— What you have to do —
Whenever the string "แบบพระอ" turns up in a line of the data below, copy that line.

— Dataset records —
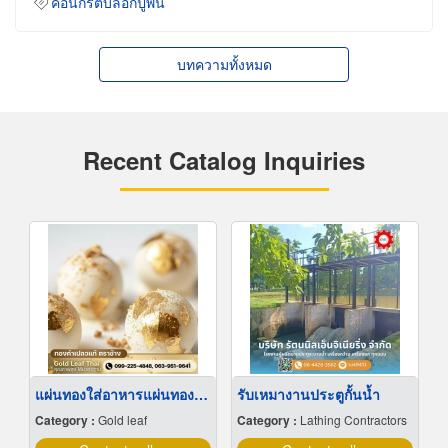
คอนกรีตบล็อกปูพื้น
บทความทั้งหมด
Recent Catalog Inquiries
แผ่นทองใส่อาหารแผ่นทองติดขนมเค้กใส่ทอง
รับเหมางานประตูกั้นน้ำ
Category :
Gold leaf
Category :
Lathing Contractors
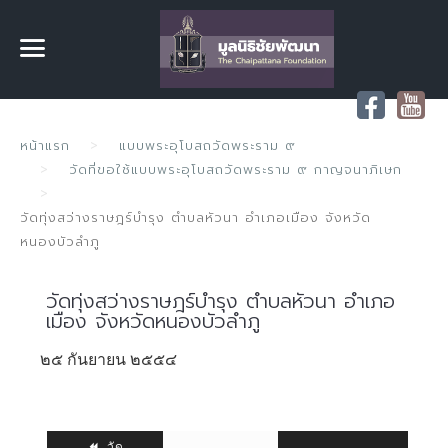
หน้าแรก
แบบพระอุโบสถวัดพระราม ๙
วัดที่ขอใช้แบบพระอุโบสถวัดพระราม ๙ กาญจนาภิเษก
วัดทุ่งสว่างราษฎร์บำรุง ตำบลหัวนา อำเภอเมือง จังหวัด
หนองบัวลำภู
วัดทุ่งสว่างราษฎร์บำรุง ตำบลหัวนา อำเภอ
เมือง จังหวัดหนองบัวลำภู
๒๕ กันยายน ๒๕๕๔
วัด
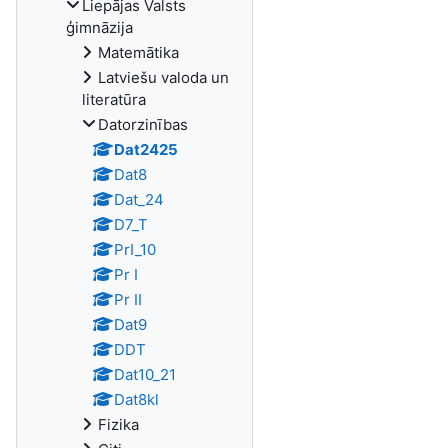
Liepājas Valsts
ģimnāzija
Matemātika
Latviešu valoda un
literatūra
Datorzinības
Dat2425
Dat8
Dat_24
D7_T
PrI_10
Pr I
Pr II
Dat9
DDT
Dat10_21
Dat8kl
Fizika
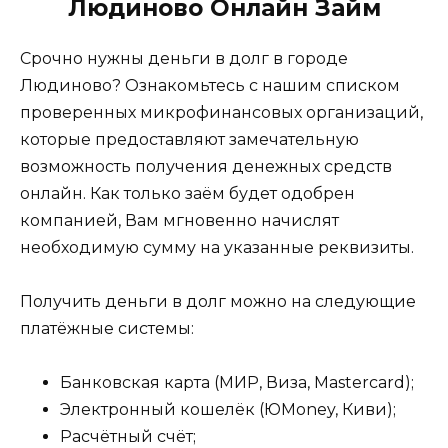
Людиново Онлайн Займ
Срочно нужны деньги в долг в городе
Людиново? Ознакомьтесь с нашим списком
проверенных микрофинансовых организаций,
которые предоставляют замечательную
возможность получения денежных средств
онлайн. Как только заём будет одобрен
компанией, Вам мгновенно начислят
необходимую сумму на указанные реквизиты.
Получить деньги в долг можно на следующие
платёжные системы:
Банковская карта (МИР, Виза, Mastercard);
Электронный кошелёк (ЮMoney, Киви);
Расчётный счёт;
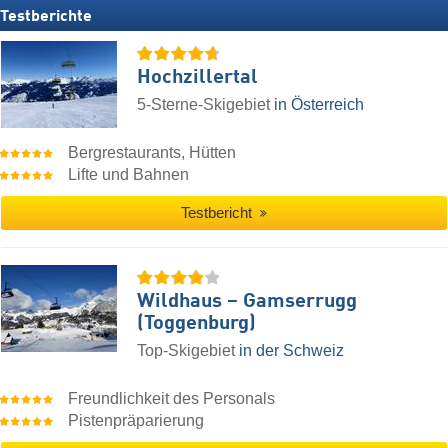
Testberichte
Hochzillertal
5-Sterne-Skigebiet
in Österreich
Bergrestaurants, Hütten
Lifte und Bahnen
Testbericht
Wildhaus – Gamserrugg
(Toggenburg)
Top-Skigebiet
in der Schweiz
Freundlichkeit des Personals
Pistenpräparierung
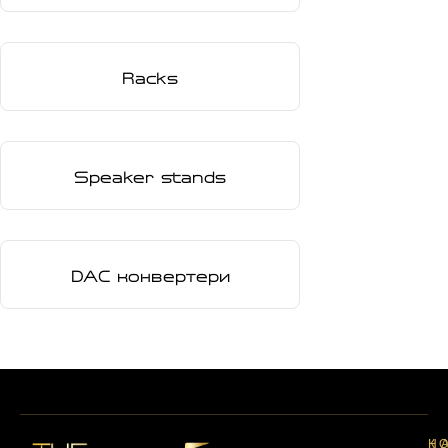
Racks
Speaker stands
DAC конвертери
Н
К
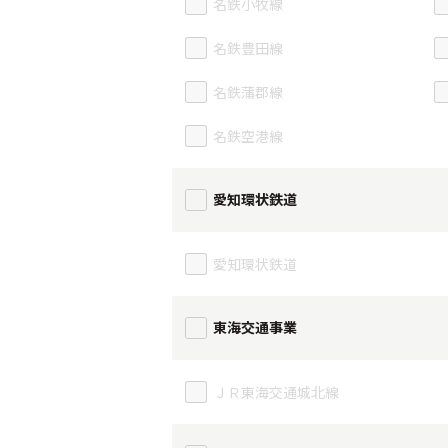
名鉄小牧線
名鉄豊田線
名鉄蒲郡線
名鉄空港線
愛知環状鉄道
愛知環状鉄道
東海交通事業
ＪＲ東海交通城北線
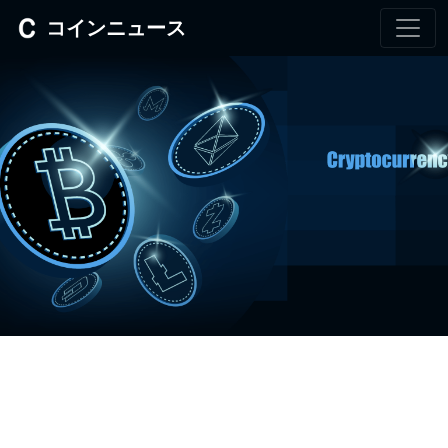
コインニュース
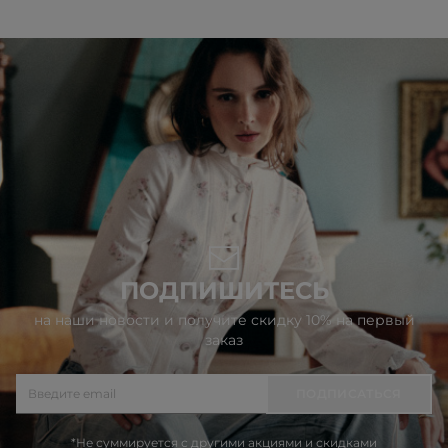
ПОДПИШИТЕСЬ
на наши новости и получите скидку 10% на первый
заказ
ПОДПИСАТЬСЯ
*Не суммируется с другими акциями и скидками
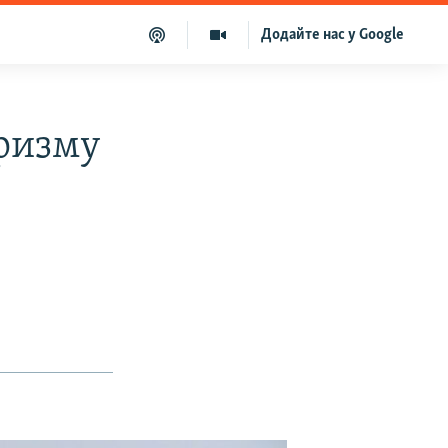
Додайте нас у Google
аризму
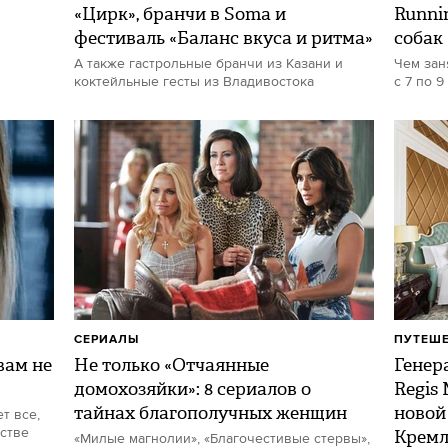
«Цирк», бранчи в Soma и
Runni
фестиваль «Баланс вкуса и ритма»
собак
А также гастрольные бранчи из Казани и
Чем зан
коктейльные гесты из Владивостока
с 7 по 9
СЕРИАЛЫ
ПУТЕШ
ам не
Не только «Отчаянные
Генер
домохозяйки»: 8 сериалов о
Regis
тайнах благополучных женщин
новой
т все,
стве
Кремл
«Милые магнолии», «Благочестивые стервы»,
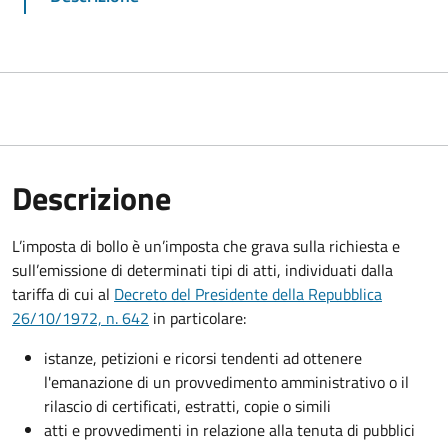
Descrizione
L’imposta di bollo è un’imposta che grava sulla richiesta e
sull’emissione di determinati tipi di atti, individuati dalla
tariffa di cui al
Decreto del Presidente della Repubblica
26/10/1972, n. 642
in particolare:
istanze, petizioni e ricorsi tendenti ad ottenere
l'emanazione di un provvedimento amministrativo o il
rilascio di certificati, estratti, copie o simili
atti e provvedimenti in relazione alla tenuta di pubblici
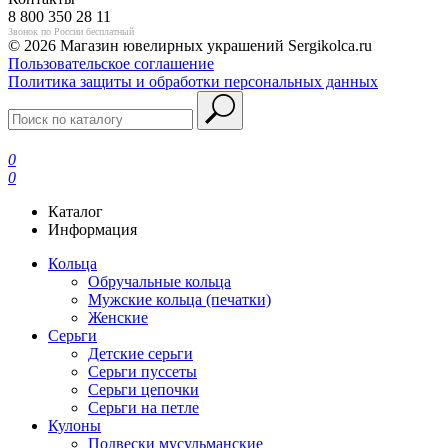
8 800 350 28 11
Звонок по России бесплатный
© 2026 Магазин ювелирных украшений Sergikolca.ru
Пользовательское соглашение
Политика защиты и обработки персональных данных
0
0
Каталог
Информация
Кольца
Обручальные кольца
Мужские кольца (печатки)
Женские
Серьги
Детские серьги
Серьги пуссеты
Серьги цепочки
Серьги на петле
Кулоны
Подвески мусульманские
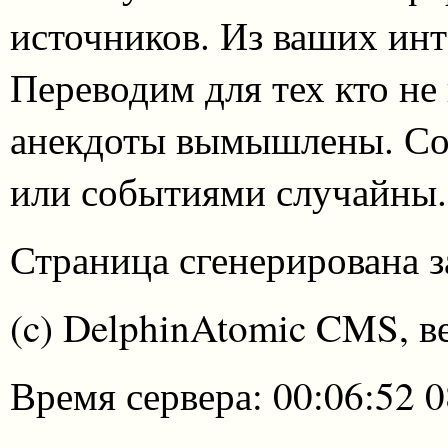
источников. Из ваших инт
Переводим для тех кто не
анекдоты вымышлены. Со
или событиями случайны.
Страница сгенерирована за
(c) DelphinAtomic CMS, в
Время сервера: 00:06:52 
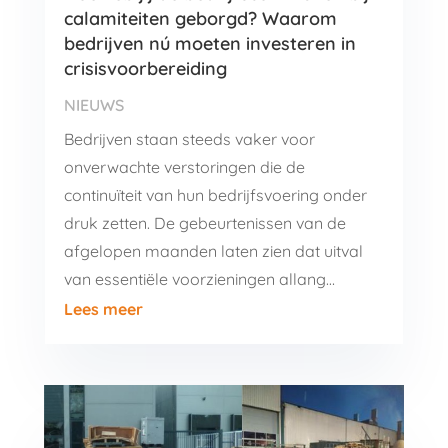
calamiteiten geborgd? Waarom
bedrijven nú moeten investeren in
crisisvoorbereiding
NIEUWS
Bedrijven staan steeds vaker voor
onverwachte verstoringen die de
continuïteit van hun bedrijfsvoering onder
druk zetten. De gebeurtenissen van de
afgelopen maanden laten zien dat uitval
van essentiële voorzieningen allang…
Lees meer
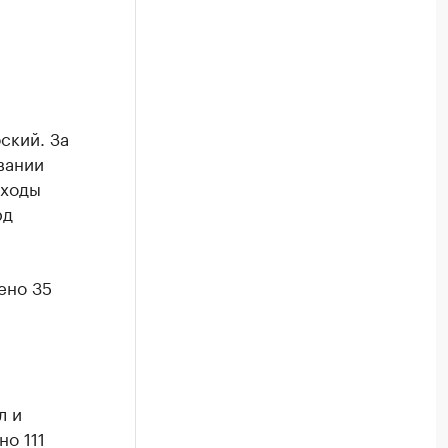
ский. За
вании
сходы
рд
ено 35
л и
о 111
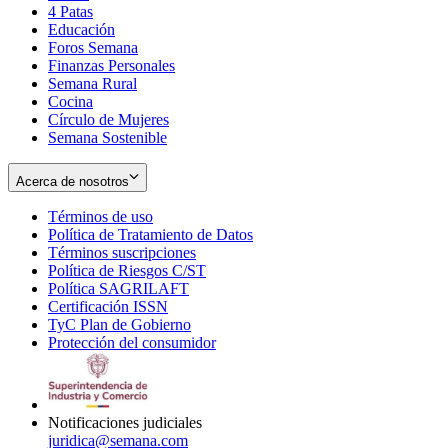
4 Patas
new
in
Educación
window
new
Foros Semana
window
Finanzas Personales
Semana Rural
Cocina
Círculo de Mujeres
Semana Sostenible
Acerca de nosotros
Términos de uso
Opens
Política de Tratamiento de Datos
in
Opens
Términos suscripciones
new
Opens
in
Política de Riesgos C/ST
window
in
Opens
new
Política SAGRILAFT
Opens
new
in
window
Certificación ISSN
Opens
in
window
new
TyC Plan de Gobierno
in
new
Opens
window
Protección del consumidor
new
window
in
Opens
window
new
in
window
new
window
Notificaciones judiciales
juridica@semana.com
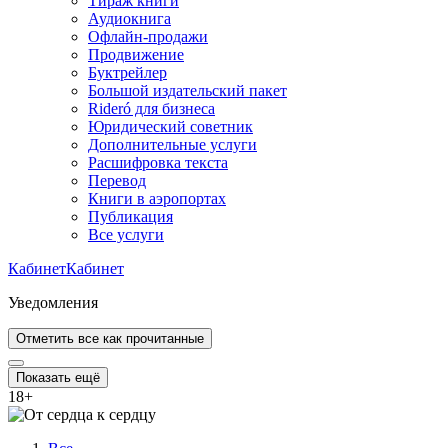
Тираж книги
Аудиокнига
Офлайн-продажи
Продвижение
Буктрейлер
Большой издательский пакет
Rideró для бизнеса
Юридический советник
Дополнительные услуги
Расшифровка текста
Перевод
Книги в аэропортах
Публикация
Все услуги
Кабинет
Кабинет
Уведомления
Отметить все как прочитанные
Показать ещё
18
+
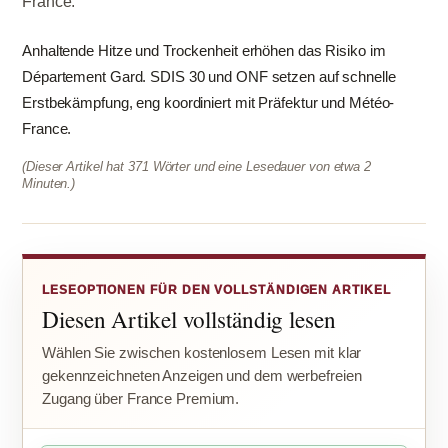
France.
Anhaltende Hitze und Trockenheit erhöhen das Risiko im
Département Gard. SDIS 30 und ONF setzen auf schnelle
Erstbekämpfung, eng koordiniert mit Präfektur und Météo-
France.
(Dieser Artikel hat 371 Wörter und eine Lesedauer von etwa 2
Minuten.)
LESEOPTIONEN FÜR DEN VOLLSTÄNDIGEN ARTIKEL
Diesen Artikel vollständig lesen
Wählen Sie zwischen kostenlosem Lesen mit klar
gekennzeichneten Anzeigen und dem werbefreien
Zugang über France Premium.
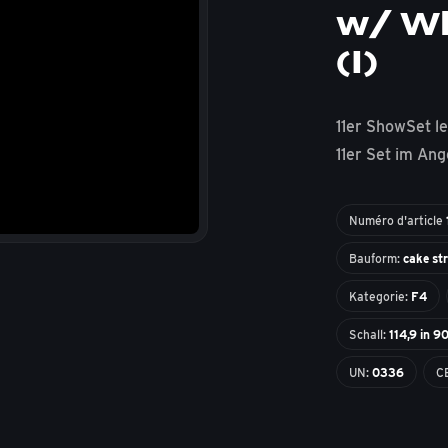
w/ Wh
(I)
11er ShowSet l
11er Set im Ange
Numéro d'article
Bauform:
cake st
Kategorie:
F4
Schall:
114,9 in 9
UN:
0336
C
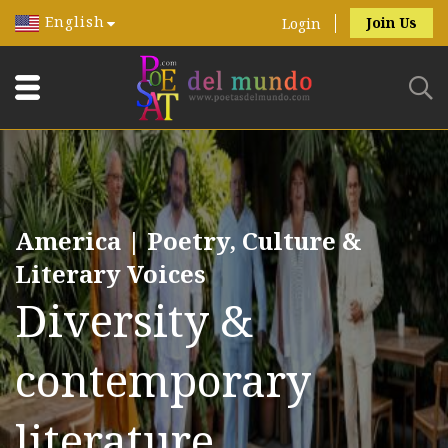
English
Join Us
Login
America | Poetry, Culture &
Literary Voices
Diversity &
contemporary
literature.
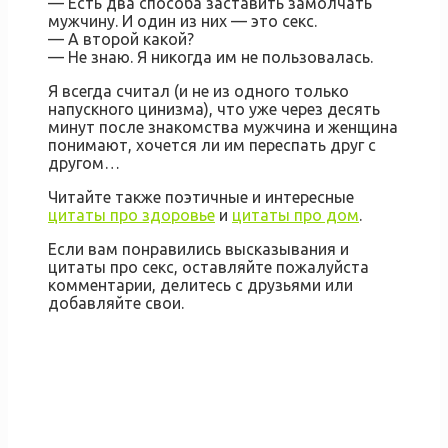
— Есть два способа заставить замолчать
мужчину. И один из них — это секс.
— А второй какой?
— Не знаю. Я никогда им не пользовалась.
Я всегда считал (и не из одного только
напускного цинизма), что уже через десять
минут после знакомства мужчина и женщина
понимают, хочется ли им переспать друг с
другом…
Читайте также поэтичные и интересные
цитаты про здоровье
и
цитаты про дом
.
Если вам понравились высказывания и
цитаты про секс, оставляйте пожалуйста
комментарии, делитесь с друзьями или
добавляйте свои.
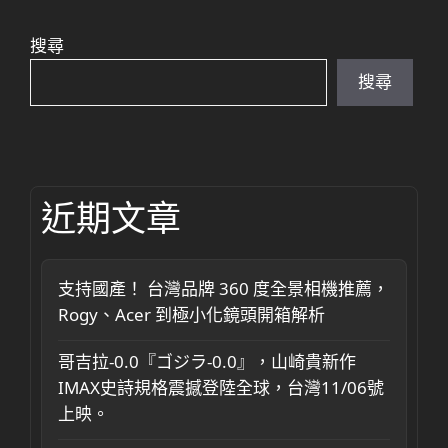
搜尋
搜尋
近期文章
支持國產！ 台灣品牌 360 度全景相機推薦，
Rogy、Acer 到極小化鏡頭開箱解析
哥吉拉-0.0『ゴジラ-0.0』，山崎貴新作
IMAX史詩規格震撼登陸全球，台灣11/06號
上映。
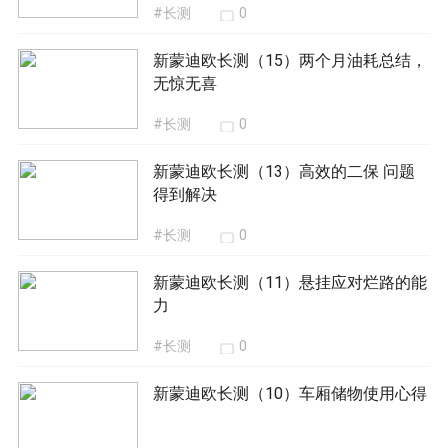
#长测
0
新蒙迪欧长测（15）两个月油耗总结，
无惊无喜
#长测
0
新蒙迪欧长测（13）高效的二保 问题
得到解决
#长测
0
新蒙迪欧长测（11）悬挂应对烂路的能
力
#长测
0
新蒙迪欧长测（10）车厢储物使用心得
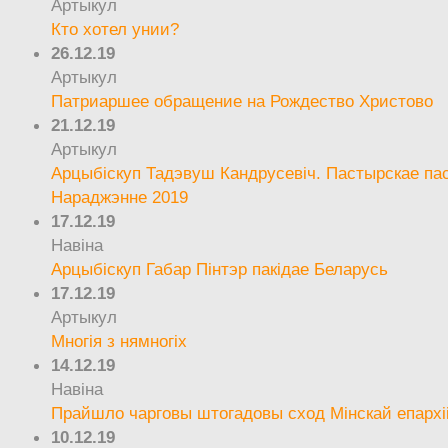
Артыкул
Кто хотел унии?
26.12.19
Артыкул
Патриаршее обращение на Рождество Христово
21.12.19
Артыкул
Арцыбіскуп Тадэвуш Кандрусевіч. Пастырскае па
Нараджэнне 2019
17.12.19
Навіна
Арцыбіскуп Габар Пінтэр пакідае Беларусь
17.12.19
Артыкул
Многія з нямногіх
14.12.19
Навіна
Прайшло чарговы штогадовы сход Мінскай епархі
10.12.19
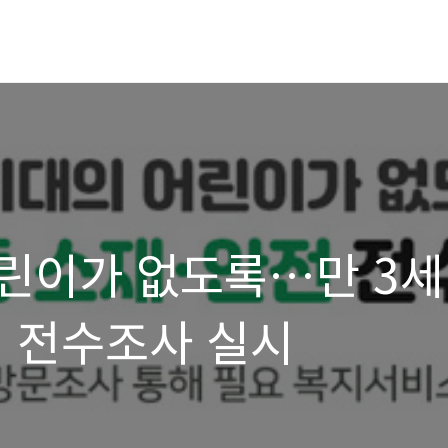
린이가 없도록…만 3세
전 전수조사 실시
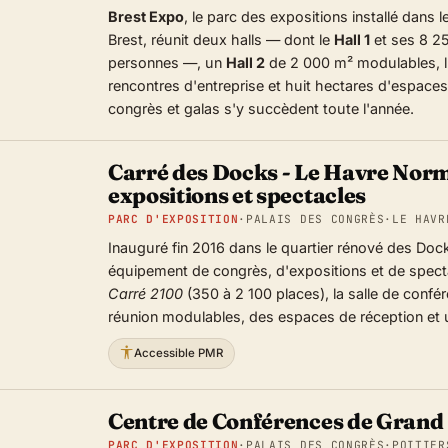
Brest Expo
, le parc des expositions installé dans 
Brest, réunit deux halls — dont le
Hall 1
et ses 8 2
personnes —, un
Hall 2
de 2 000 m² modulables, 
rencontres d'entreprise et huit hectares d'espaces
congrès et galas s'y succèdent toute l'année.
Carré des Docks - Le Havre Norm
expositions et spectacles
PARC D'EXPOSITION
·
PALAIS DES CONGRÈS
·
LE HAVR
Inauguré fin 2016 dans le quartier rénové des Dock
équipement de congrès, d'expositions et de spec
Carré 2100
(350 à 2 100 places), la salle de conf
réunion modulables, des espaces de réception et un
Accessible PMR
Centre de Conférences de Grand 
PARC D'EXPOSITION
·
PALAIS DES CONGRÈS
·
POITIER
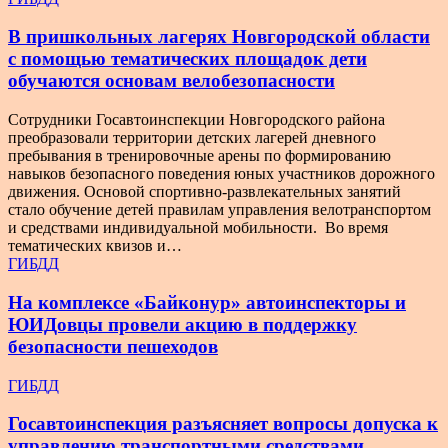
В пришкольных лагерях Новгородской области
с помощью тематических площадок дети
обучаются основам велобезопасности
Сотрудники Госавтоинспекции Новгородского района
преобразовали территории детских лагерей дневного
пребывания в тренировочные арены по формированию
навыков безопасного поведения юных участников дорожного
движения. Основой спортивно-развлекательных занятий
стало обучение детей правилам управления велотранспортом
и средствами индивидуальной мобильности. Во время
тематических квизов и…
ГИБДД
На комплексе «Байконур» автоинспекторы и
ЮИДовцы провели акцию в поддержку
безопасности пешеходов
ГИБДД
Госавтоинспекция разъясняет вопросы допуска к
управлению транспортными средствами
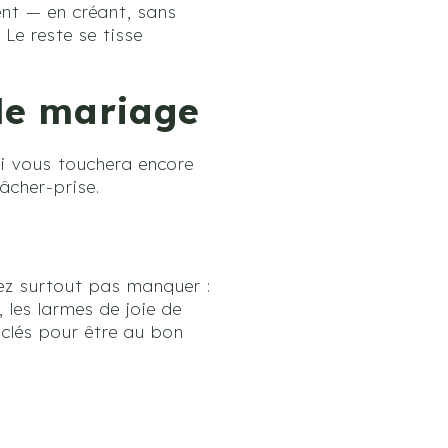
ent — en créant, sans
 Le reste se tisse
 de mariage
ui vous touchera encore
lâcher-prise.
lez surtout pas manquer :
 les larmes de joie de
clés pour être au bon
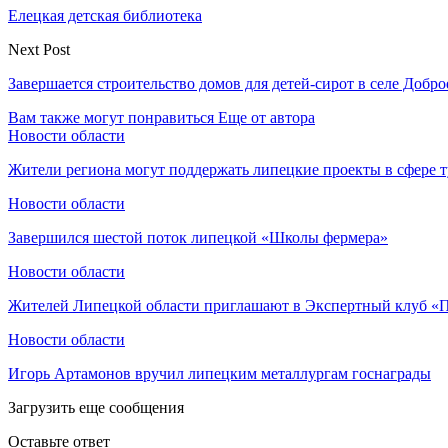
Елецкая детская библиотека
Next Post
Завершается строительство домов для детей-сирот в селе Добро
Вам также могут понравиться
Еще от автора
Новости области
Жители региона могут поддержать липецкие проекты в сфере 
Новости области
Завершился шестой поток липецкой «Школы фермера»
Новости области
Жителей Липецкой области приглашают в Экспертный клуб «
Новости области
Игорь Артамонов вручил липецким металлургам госнаграды
Загрузить еще сообщения
Оставьте ответ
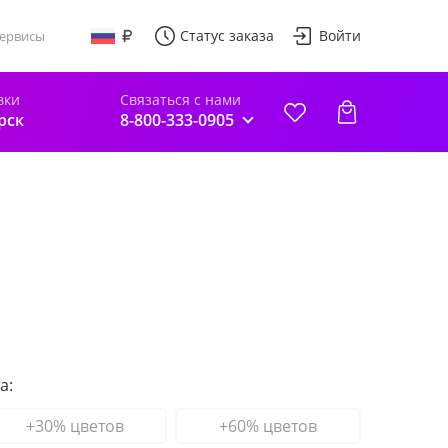
Статус заказа
Войти
ервисы
вки
Связаться с нами
рск
8-800-333-0905
а:
+30% цветов
+60% цветов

— Result of this exercise —
แบบพระอุโบสถวัดพระราม ๙
วัดที่ขอใช้แบบพระอุโบสถวัดพระราม ๙ กาญจนาภิเษก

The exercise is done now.